Profession: | Physician |
Years Active: | 1697–1724 |
Education: | Brasenose College |
Richard Boulton (fl. 1697–1724), was a physician and author from England.[1]
Boulton was educated at Brasenose College, Oxford, and for some time settled at Chester, was the author of a number of works on the medical and kindred sciences, including:[1]
Reason of Muscular Motion, 1697.
Treatise concerning the Heat of the Blood, 1698.
An Examination of Mr. John Colbatche's Books, 1699. For this work on John Colbatch, Boulton was helped by Charles Goodall.[2]
Letter to Dr. Goodal occasioned by his Letter to Dr. Leigh, 1699. The appendix to the previous work had attacked Charles Leigh of Manchester.[2]
System of Rational and Practical Chirurgery, 1699; 2nd edition, 1713.
The Works of the Hon. Robert Boyle epitomised, 3 vols. 1699–1700.
Physico-Chirurgical Treatises of the Gout, the King's Evil, and the Lues Venerea, 1714.

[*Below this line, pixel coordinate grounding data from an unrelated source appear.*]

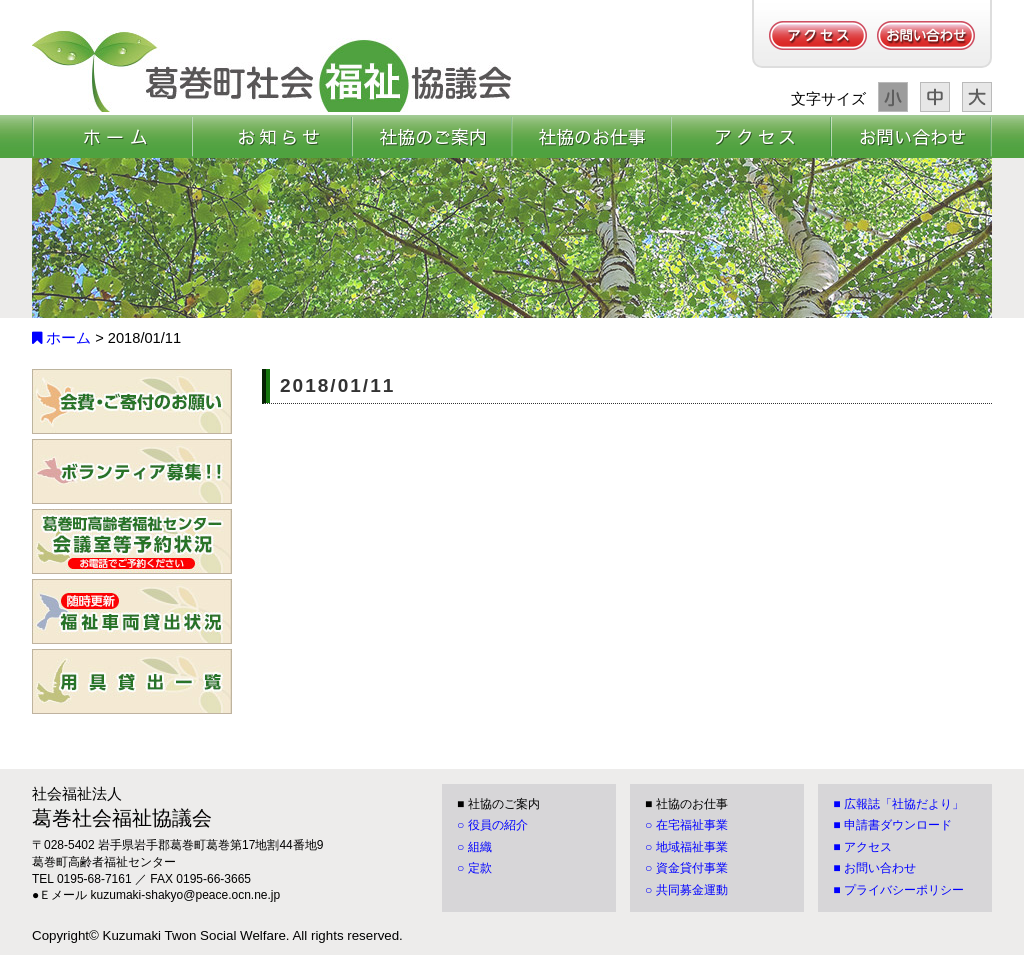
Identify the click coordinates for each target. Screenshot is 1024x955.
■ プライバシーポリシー (898, 890)
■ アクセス (862, 847)
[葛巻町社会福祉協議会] (272, 71)
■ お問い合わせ (874, 868)
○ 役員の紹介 (492, 825)
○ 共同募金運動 (686, 890)
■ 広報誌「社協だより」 (898, 804)
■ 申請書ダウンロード (892, 825)
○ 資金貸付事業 (686, 868)
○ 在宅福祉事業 (686, 825)
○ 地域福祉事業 (686, 847)
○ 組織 (474, 847)
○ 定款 (474, 868)
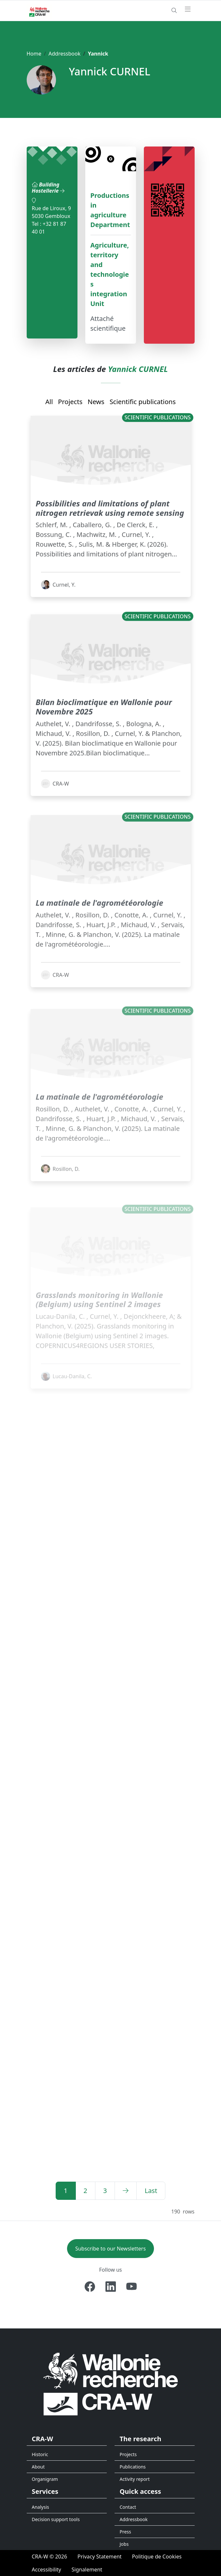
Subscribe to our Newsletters (110, 2248)
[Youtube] (131, 2286)
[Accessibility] (46, 2569)
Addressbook (64, 53)
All (49, 401)
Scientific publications (143, 401)
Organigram (45, 2479)
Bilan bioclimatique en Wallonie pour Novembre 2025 (104, 729)
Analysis (40, 2507)
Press (125, 2532)
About (38, 2467)
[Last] (150, 2191)
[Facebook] (90, 2286)
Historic (40, 2454)
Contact (128, 2507)
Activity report (135, 2479)
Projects (70, 401)
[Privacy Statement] (99, 2556)
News (96, 401)
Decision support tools (56, 2519)
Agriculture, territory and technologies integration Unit (109, 274)
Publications (133, 2467)
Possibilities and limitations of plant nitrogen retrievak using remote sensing (110, 521)
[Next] (126, 2191)
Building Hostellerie (48, 187)
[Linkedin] (110, 2286)
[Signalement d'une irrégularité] (86, 2569)
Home (34, 53)
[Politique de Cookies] (157, 2556)
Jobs (124, 2544)
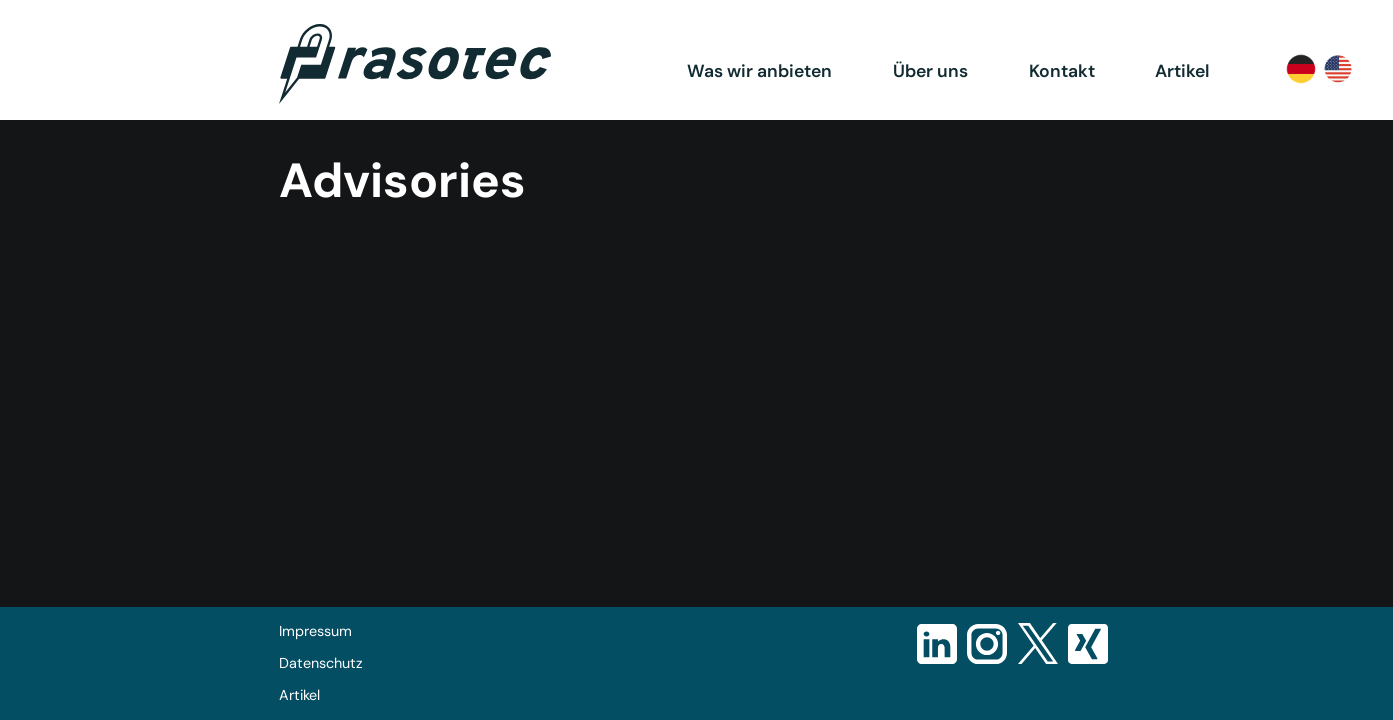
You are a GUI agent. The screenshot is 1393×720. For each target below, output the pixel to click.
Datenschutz (321, 663)
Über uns (930, 71)
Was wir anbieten (759, 71)
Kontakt (1062, 71)
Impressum (315, 631)
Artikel (1182, 71)
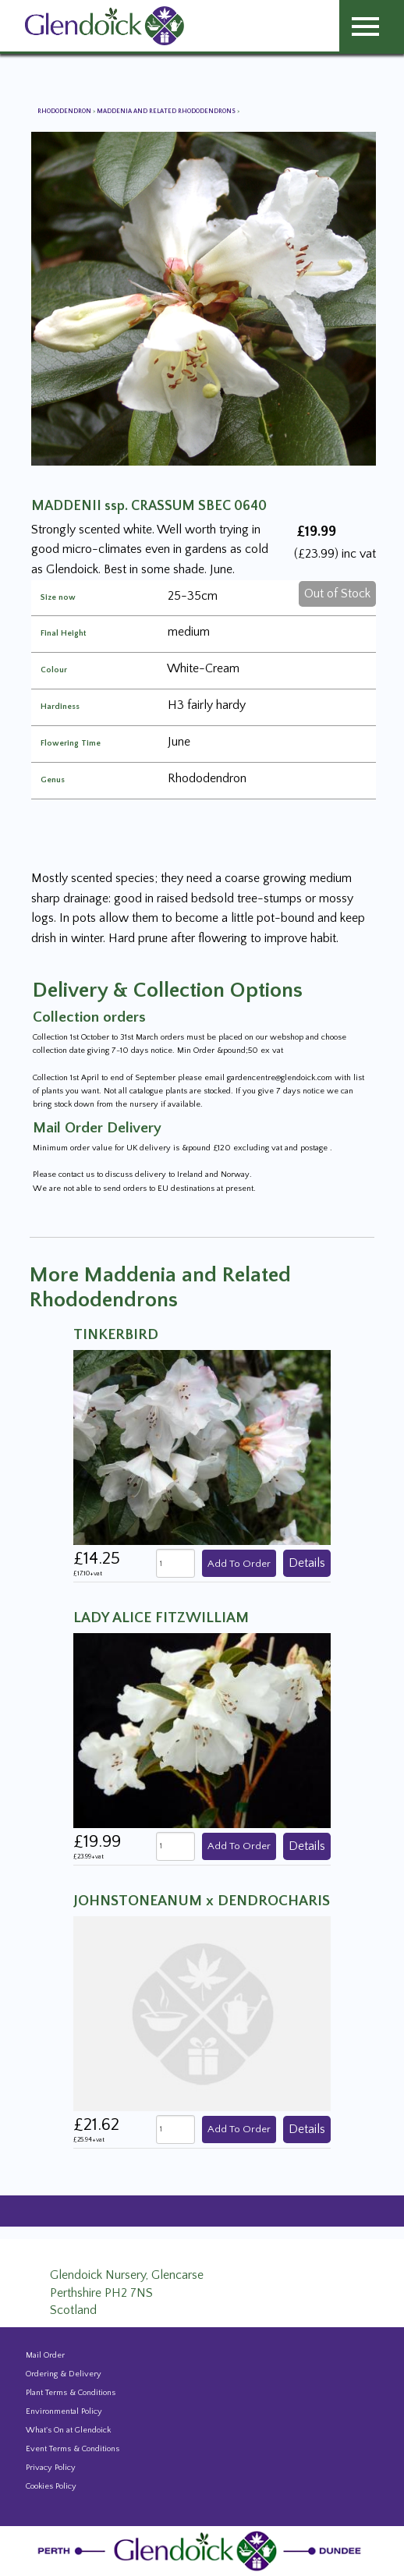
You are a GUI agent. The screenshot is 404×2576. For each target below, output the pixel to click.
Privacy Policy (51, 2467)
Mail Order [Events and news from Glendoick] (45, 2355)
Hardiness (60, 707)
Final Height (63, 633)
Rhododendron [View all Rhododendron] (65, 111)
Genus (53, 780)
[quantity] (175, 1563)
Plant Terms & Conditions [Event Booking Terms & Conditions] (70, 2392)
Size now (58, 598)
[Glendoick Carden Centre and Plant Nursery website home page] (104, 25)
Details (307, 1563)
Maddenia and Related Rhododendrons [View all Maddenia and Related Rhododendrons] (167, 111)
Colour (54, 670)
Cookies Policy (51, 2486)
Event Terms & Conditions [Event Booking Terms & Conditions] (72, 2449)
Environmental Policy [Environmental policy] (64, 2411)
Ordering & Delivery (63, 2374)
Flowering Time (71, 743)
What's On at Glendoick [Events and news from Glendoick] (68, 2430)
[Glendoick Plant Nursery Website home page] (202, 2550)
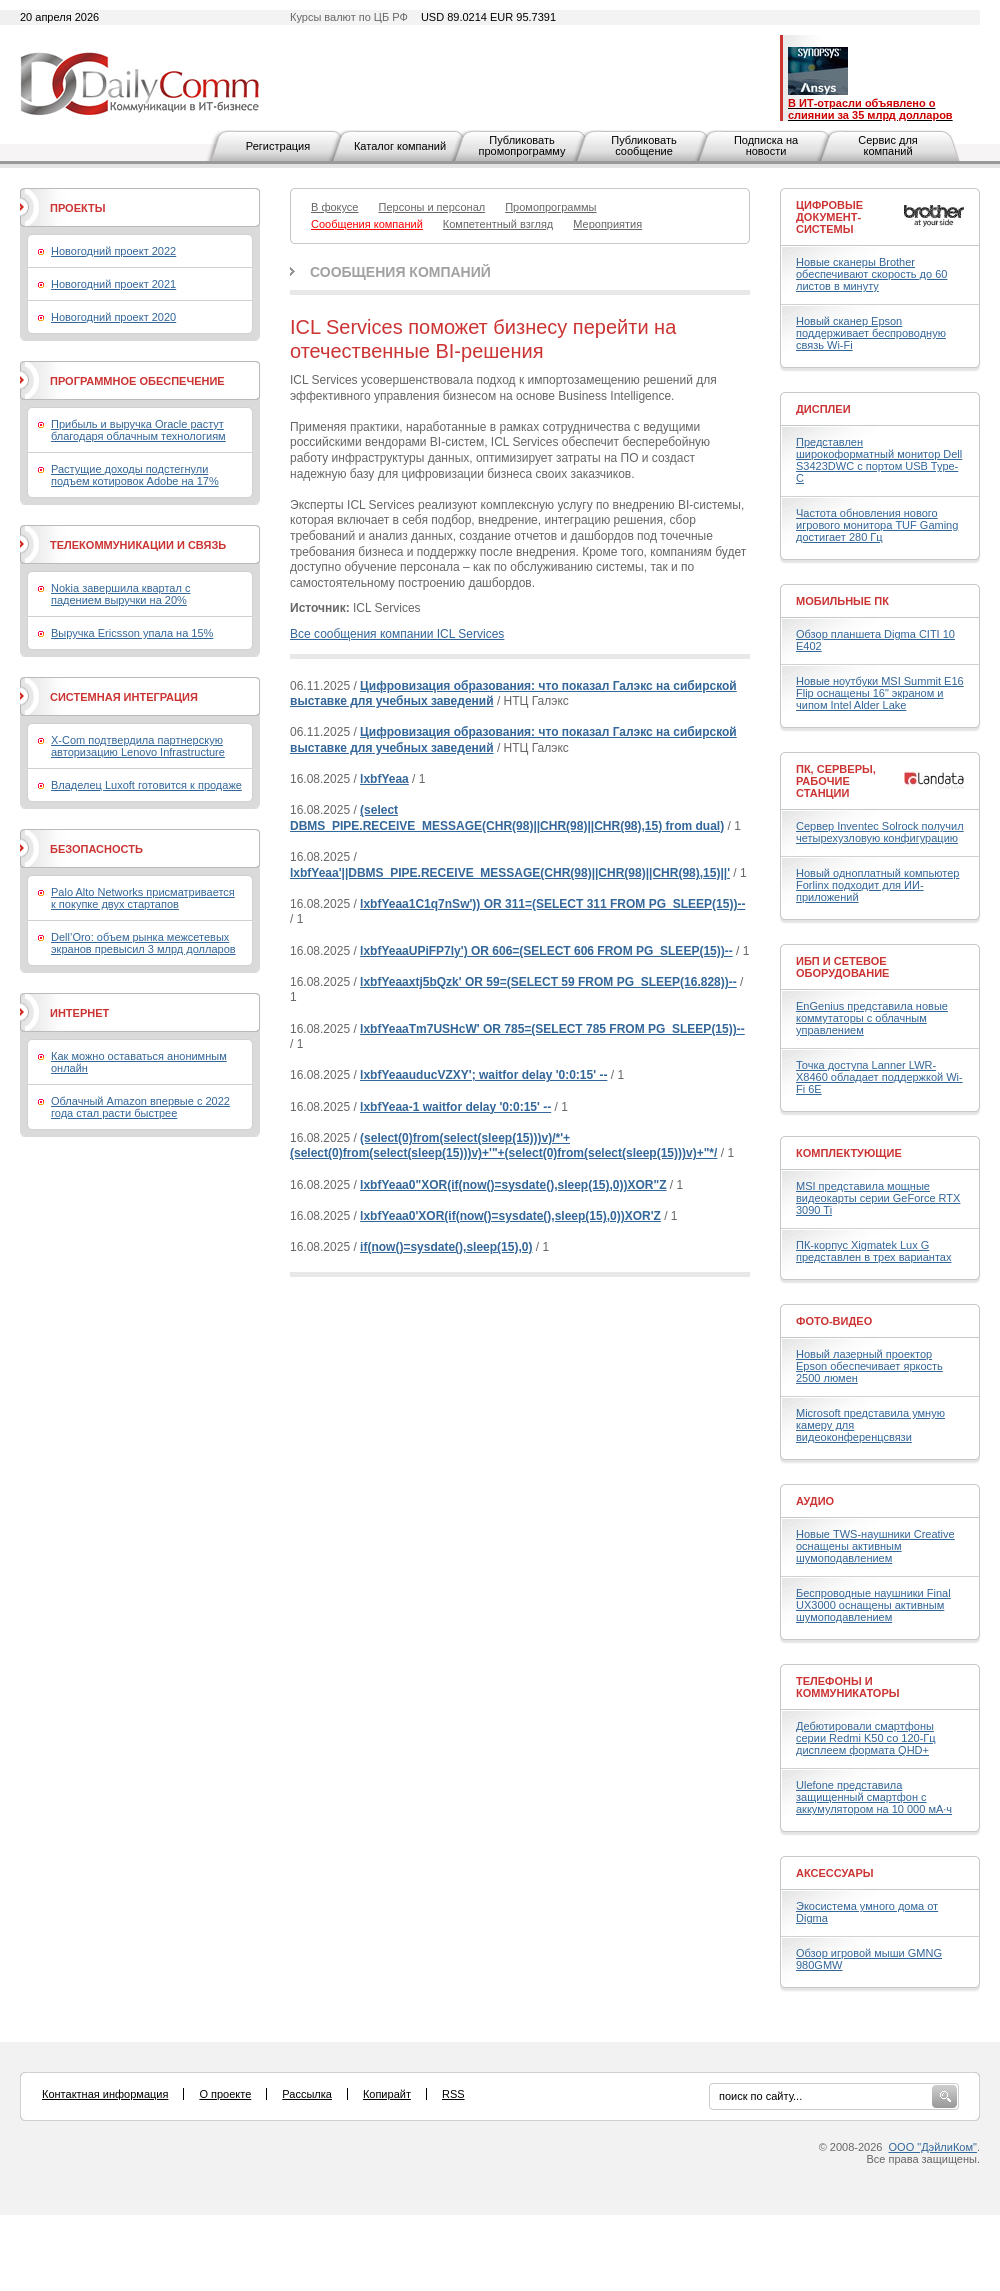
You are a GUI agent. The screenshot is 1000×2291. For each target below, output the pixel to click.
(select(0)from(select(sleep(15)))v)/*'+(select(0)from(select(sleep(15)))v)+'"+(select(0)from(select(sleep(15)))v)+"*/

Essay on External Remedies, 1715.
Essay on the Plague, 1721.
Vindication of the Compleat History of Magic, 1722. This was a defence of an earlier pot-boiler, containing a reply to the sceptical work Historical Essay Concerning Witchcraft of Francis Hutchinson on witchcraft.[3]
Thoughts concerning the Unusual Qualities of the Air, 1724.
Boulton fell out with Goodall after the Colbatch pamphlet. Goodall attacked Boulton in a pamphlet, under his footman's name, and asked James Yonge to attack Boulton's ally William Salmon.[2]
In a letter to Sir Hans Sloane, Boulton states that he undertook to write an abridgment of Robert Boyle's works on account of "misfortunes still attending him"; and in another letter he asks Sloane for help. In the preface to the Vindication of the History of Magic he states that he had been for some time out of England.[1]